SACRAMENTO:  Borrowing from a popular punishment for multiple street crimes, California consumer activists are trying to create a three-strikes-and-you’re-out law for corporations.

“If this is good enough for individual felons in California, it’s certainly appropriate for the Enrons of the world,” says Carmen Balber, a consumer advocate for the Foundation for Taxpayer and Consumer Rights.

The foundation and several other consumer groups, as well as organizations representing environmentalists, labor unions, seniors and trial lawyers, are backing a bill that would bar a corporation from doing business in California if it’s convicted of three felonies in a 10-year period.

The measure, by Sen. Gloria Romero, D-Los Angeles, takes its name from the state’s three strikes law, which provides sentences of 25 years to life in prison for individuals with two prior violent or serious felonies who are convicted of a third felony.

Supporters say it would be the toughest corporate crime law in the country. Critics say it’s among legislation that makes California look inhospitable to business.

“Is this bill going to determine the business climate of California?” asks Fred Main, the California Chamber of Commerce‘s senior vice president and general counsel. “No, but it’s part of a broad pattern of bills that are meant to make business and corporations in particular out to be villains, which we reject.”

Balber questions whether the state really wants to attract “felonious corporations.”

“If we get to the point where a corporation repeatedly violated California and federal law … and continues to act that way, then we say this company is costing more than it’s worth.”

The legislation covers corporations, nonprofit mutual benefit organizations, business partnerships and limited liability companies convicted of violating fraud, tax, bribery, extortion, consumer and environmental protection, civil rights, labor, employment, antitrust, political campaign or finance laws.

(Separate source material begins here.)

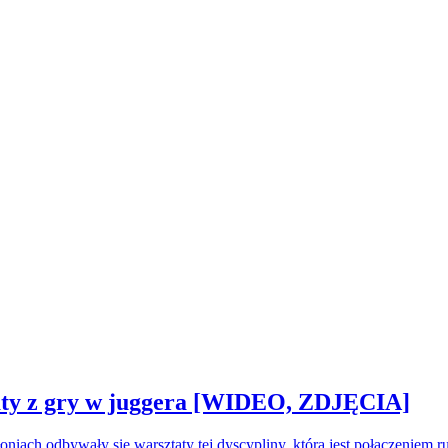
sztaty z gry w juggera [WIDEO, ZDJĘCIA]
oniach odbywały się warsztaty tej dyscypliny, która jest połączeniem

A first or second offense would require the company to disclose the violation on the Internet and in full-page ads in the largest newspaper in the state, the Los Angeles Times, and in the largest paper in other California cities where it does business.

A third offense within the same 10-year period would bar the company from doing intrastate business in California.

“If I were to mail order a pair of shoes from J.C. Penney in Alabama, that would be OK, but any activity within California borders, that would be banned,” said Balber.

The first two convictions could take place anywhere in the country. The third would have to be in a state or federal court in California. Bill supporters say that would create a nexus to the state.

A conviction of a wholly owned subsidiary would count against the parent company.

The bill was approved last week by the Senate Judiciary Committee and is awaiting a vote in the Appropriations Committee, the last stop before reaching the full Senate.

Bill supporters say they know of only one corporation, Teledyne, that has been convicted of three felonies in a 10-year period. But several others have had two felonies in that time span.

Balber says she sees a corporate three-strikes law functioning mainly as a deterrent that would result in few third strikes. Fines sometimes aren’t enough to prevent corporate crimes but public embarrassment and banishment would, she says.

“You can’t imprison a corporation. This is the next best thing.”